◆ DIRECTIONS ◆
Copy out every line of the data exactly; do not include the images.

◆ DATASET CONTENT ◆
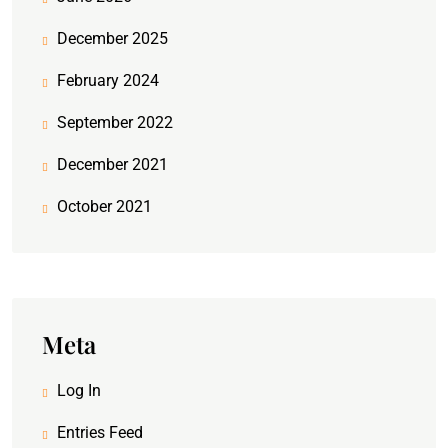
December 2025
February 2024
September 2022
December 2021
October 2021
Meta
Log In
Entries Feed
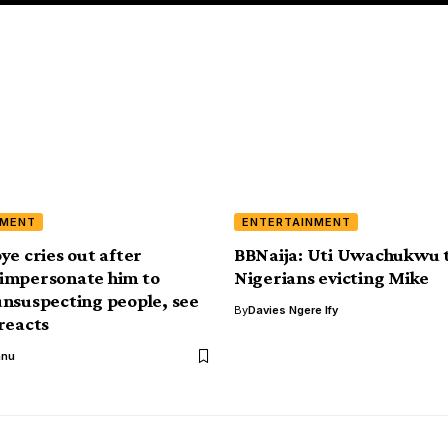
NMENT
ENTERTAINMENT
ye cries out after
BBNaija: Uti Uwachukwu t
impersonate him to
Nigerians evicting Mike
nsuspecting people, see
By
Davies Ngere Ify
reacts
anu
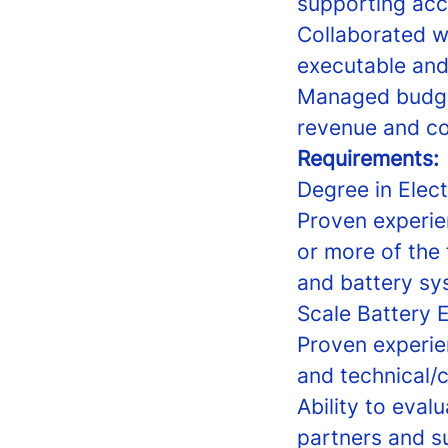
supporting ac
Collaborated wi
executable and
Managed budget 
revenue and co
Requirements:
Degree in Elect
Proven experie
or more of the
and battery sys
Scale Battery 
Proven experie
and technical/
Ability to eva
partners and s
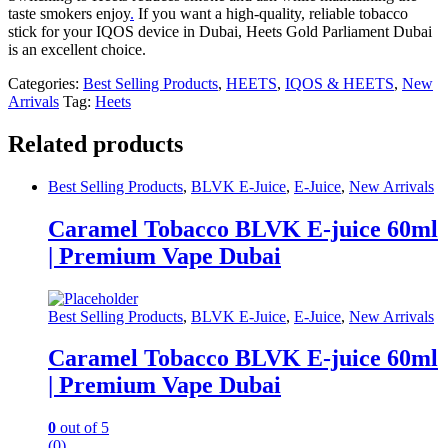
taste smokers enjoy
.
If you want a high-quality, reliable tobacco
stick for your IQOS device in Dubai, Heets Gold Parliament Dubai
is an excellent choice.
Categories:
Best Selling Products
,
HEETS
,
IQOS & HEETS
,
New
Arrivals
Tag:
Heets
Related products
Best Selling Products
,
BLVK E-Juice
,
E-Juice
,
New Arrivals
Caramel Tobacco BLVK E-juice 60ml
| Premium Vape Dubai
Best Selling Products
,
BLVK E-Juice
,
E-Juice
,
New Arrivals
Caramel Tobacco BLVK E-juice 60ml
| Premium Vape Dubai
0
out of 5
(0)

◆ RESULT ◆
December 2025
February 2024
September 2022
December 2021
October 2021
Meta
Log In
Entries Feed
NMENT
ENTERTAINMENT
ye cries out after
BBNaija: Uti Uwachukwu t
impersonate him to
Nigerians evicting Mike
nsuspecting people, see
By
Davies Ngere Ify
reacts
anu
supporting ac
Collaborated wi
executable and
Managed budget 
revenue and co
Requirements:
Degree in Elect
Proven experie
or more of the
and battery sys
Scale Battery 
Proven experie
and technical/
Ability to eva
partners and s
taste smokers enjoy
.
If you want a high-quality, reliable tobacco
stick for your IQOS device in Dubai, Heets Gold Parliament Dubai
is an excellent choice.
Categories:
Best Selling Products
,
HEETS
,
IQOS & HEETS
,
New
Arrivals
Tag:
Heets
Related products
Best Selling Products
,
BLVK E-Juice
,
E-Juice
,
New Arrivals
Caramel Tobacco BLVK E-juice 60ml
| Premium Vape Dubai
Best Selling Products
,
BLVK E-Juice
,
E-Juice
,
New Arrivals
Caramel Tobacco BLVK E-juice 60ml
| Premium Vape Dubai
0
out of 5
(0)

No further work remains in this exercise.